Sintong Sinaga, Ketua PMKRI Sumut secara tegas menyebut adanya kegagalan fatal dalam fungsi monitoring dan pengawasan oleh Kepala Kejaksaan Negeri Karo Kegagalan ini disebut bukan sekadar kelalaian administratif, melainkan cerminan dari buruknya kualitas pemahaman hukum dan ketidakmampuan membaca konstruksi perkara secara utuh, selanjutnya bahwa peristiwa ini menjadi alarm keras sekaligus titik balik runtuhnya citra institusi kejaksaan di daerah.
“Ini bukan sekadar kesalahan teknis, ini kegagalan fundamental. Kepala Kejaksaan Negeri Karo tampak tidak memahami substansi perkara yang ditangani. Akibatnya, langkah hukum yang diambil justru menjauh dari rasa keadilan. Ini berbahaya dan tidak bisa ditoleransi,” tegas Sintong Sinaga.

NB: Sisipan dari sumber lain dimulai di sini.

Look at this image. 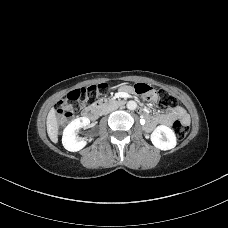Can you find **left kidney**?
I'll return each instance as SVG.
<instances>
[{"mask_svg": "<svg viewBox=\"0 0 228 228\" xmlns=\"http://www.w3.org/2000/svg\"><path fill=\"white\" fill-rule=\"evenodd\" d=\"M152 144L160 150H170L176 146V136L174 131L165 126L159 125L151 134Z\"/></svg>", "mask_w": 228, "mask_h": 228, "instance_id": "obj_1", "label": "left kidney"}]
</instances>
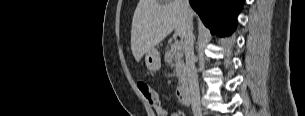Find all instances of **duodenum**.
<instances>
[{"label": "duodenum", "mask_w": 305, "mask_h": 116, "mask_svg": "<svg viewBox=\"0 0 305 116\" xmlns=\"http://www.w3.org/2000/svg\"><path fill=\"white\" fill-rule=\"evenodd\" d=\"M179 100L183 105H188L191 102L190 90L187 84H182L178 89Z\"/></svg>", "instance_id": "duodenum-1"}]
</instances>
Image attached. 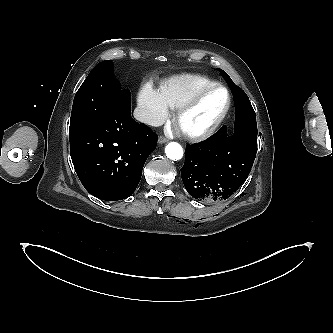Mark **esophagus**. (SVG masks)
Segmentation results:
<instances>
[{"label":"esophagus","mask_w":333,"mask_h":333,"mask_svg":"<svg viewBox=\"0 0 333 333\" xmlns=\"http://www.w3.org/2000/svg\"><path fill=\"white\" fill-rule=\"evenodd\" d=\"M166 142H168V139H167L166 137H164V136H160V137L158 138V143H159V144H163V143H166Z\"/></svg>","instance_id":"1"}]
</instances>
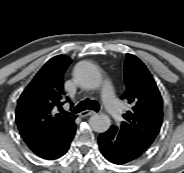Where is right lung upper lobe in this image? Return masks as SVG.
I'll return each instance as SVG.
<instances>
[{
    "label": "right lung upper lobe",
    "instance_id": "1",
    "mask_svg": "<svg viewBox=\"0 0 184 173\" xmlns=\"http://www.w3.org/2000/svg\"><path fill=\"white\" fill-rule=\"evenodd\" d=\"M72 62L64 55L50 59L21 94L16 122L29 147L35 146L75 124V116L63 111L70 101L64 92V74Z\"/></svg>",
    "mask_w": 184,
    "mask_h": 173
}]
</instances>
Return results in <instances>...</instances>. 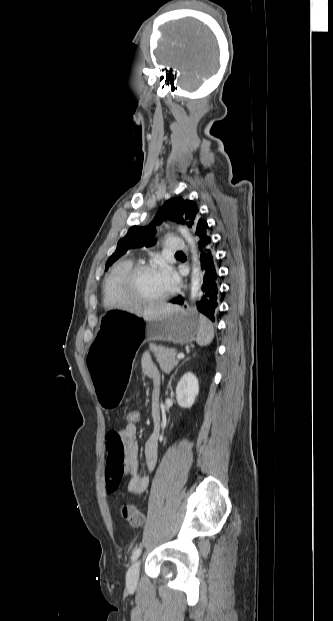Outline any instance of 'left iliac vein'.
I'll return each instance as SVG.
<instances>
[{
    "label": "left iliac vein",
    "mask_w": 333,
    "mask_h": 621,
    "mask_svg": "<svg viewBox=\"0 0 333 621\" xmlns=\"http://www.w3.org/2000/svg\"><path fill=\"white\" fill-rule=\"evenodd\" d=\"M139 568H140V560H136L127 575V581L129 583V585H136L137 580H138V575H139Z\"/></svg>",
    "instance_id": "obj_1"
}]
</instances>
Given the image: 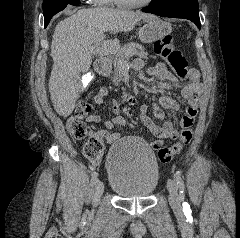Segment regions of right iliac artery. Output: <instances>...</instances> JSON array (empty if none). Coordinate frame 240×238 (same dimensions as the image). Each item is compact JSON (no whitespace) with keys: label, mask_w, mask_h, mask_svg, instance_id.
<instances>
[{"label":"right iliac artery","mask_w":240,"mask_h":238,"mask_svg":"<svg viewBox=\"0 0 240 238\" xmlns=\"http://www.w3.org/2000/svg\"><path fill=\"white\" fill-rule=\"evenodd\" d=\"M97 177H98V173L97 172H94L92 174V178H91V182L92 184H95L97 182Z\"/></svg>","instance_id":"obj_1"}]
</instances>
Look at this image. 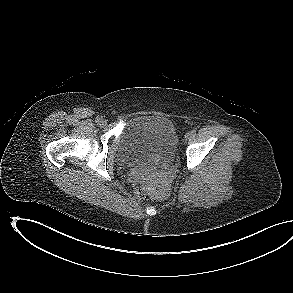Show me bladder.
<instances>
[{
    "label": "bladder",
    "mask_w": 293,
    "mask_h": 293,
    "mask_svg": "<svg viewBox=\"0 0 293 293\" xmlns=\"http://www.w3.org/2000/svg\"><path fill=\"white\" fill-rule=\"evenodd\" d=\"M178 144V134L170 119L138 115L126 122L119 138L117 157L126 164L161 168L175 160Z\"/></svg>",
    "instance_id": "bladder-1"
}]
</instances>
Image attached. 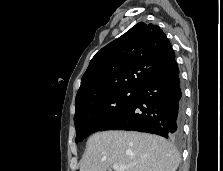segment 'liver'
I'll use <instances>...</instances> for the list:
<instances>
[{
  "label": "liver",
  "mask_w": 223,
  "mask_h": 171,
  "mask_svg": "<svg viewBox=\"0 0 223 171\" xmlns=\"http://www.w3.org/2000/svg\"><path fill=\"white\" fill-rule=\"evenodd\" d=\"M181 161L165 138L135 131L109 130L91 135L80 171H107L114 164L125 171H176Z\"/></svg>",
  "instance_id": "obj_1"
}]
</instances>
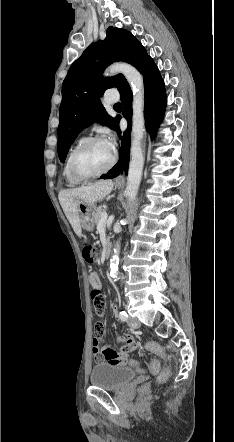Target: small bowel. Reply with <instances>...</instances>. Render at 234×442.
<instances>
[{"label":"small bowel","instance_id":"small-bowel-1","mask_svg":"<svg viewBox=\"0 0 234 442\" xmlns=\"http://www.w3.org/2000/svg\"><path fill=\"white\" fill-rule=\"evenodd\" d=\"M101 282L100 279L95 286L98 290H101ZM113 310H115V307H112ZM106 326V321L104 319H97L95 321V325L92 328L93 333H95V336H93V348L92 352L95 356V358L98 361L97 368L101 370L110 369V370H117L120 369L121 366H126L128 364L130 365H136L132 362V360H129L130 354L135 350L136 343L132 336L130 335H124L117 338V343L124 342L125 346L118 350L116 346L112 345H104L101 346L100 343L103 341L104 337V331ZM133 341V342H132Z\"/></svg>","mask_w":234,"mask_h":442}]
</instances>
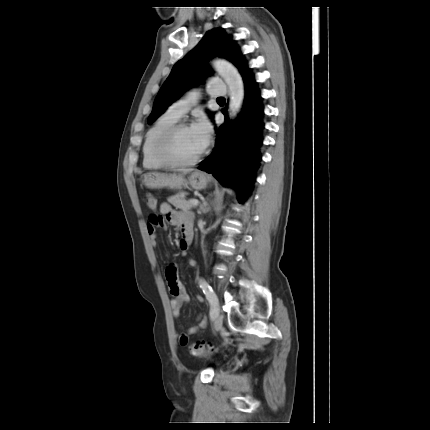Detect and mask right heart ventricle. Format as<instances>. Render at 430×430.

Beliau juga menyoroti bahwa di tengah upaya Kejaksaan Agung membangun kembali kepercayaan publik melalui berbagai reformasi, justru muncul praktik di daerah yang mencederai upaya tersebut secara terang-terangan. Menurutnya, kasus ini berpotensi menyeret kembali citra kejaksaan ke titik terburuk di mata publik.
Lebih jauh, PMKRI Sumut menilai Kejaksaan Tinggi Sumatera Utara gagal menjalankan fungsi kontrol dan supervisi secara maksimal. Lemahnya pengawasan tersebut dinilai menciptakan ruang bagi praktik penanganan perkara yang tidak profesional, bahkan terkesan dibiarkan.
Atas kondisi ini, PMKRI Sumatera Utara menyampaikan tuntutan tegas dan tanpa kompromi:
1. Mendesak Kejaksaan Agung Republik Indonesia untuk segera mencopot Kepala Kejaksaan Negeri Karo karena dinilai gagal total dalam menjalankan tugasnya secara profesional dan proporsional.
2. Mendesak Jaksa Agung Muda Pengawasan (JAMWAS) untuk melakukan evaluasi menyeluruh dan transparan terhadap kinerja Kejaksaan Tinggi Sumatera Utara.
3. Mendorong audit dan pemeriksaan internal secara mendalam terhadap penanganan kasus Amsal Sitepu guna mengungkap kemungkinan pelanggaran prosedur dan etik.
4. Menuntut pemulihan nama baik serta hak-hak Amsal Sitepu sebagai bentuk tanggung jawab atas kerugian yang telah ditimbulkan.
PMKRI Sumatera Utara menegaskan bahwa institusi kejaksaan tidak boleh menjadi simbol kekuasaan yang abai terhadap keadilan. Sebaliknya, kejaksaan harus berdiri sebagai benteng terakhir pencari keadilan, bukan justru menjadi sumber ketidakadilan baru.
“Jika tidak ada tindakan tegas, maka publik berhak mempertanyakan komitmen kejaksaan dalam menegakkan hukum yang adil. Ini adalah ujian integritas, sebab harapan terakhir kami di penegakan hukum ada di kejakasaan, jadi ini bukan kebencian tapi harapan.” ungkap Sintong.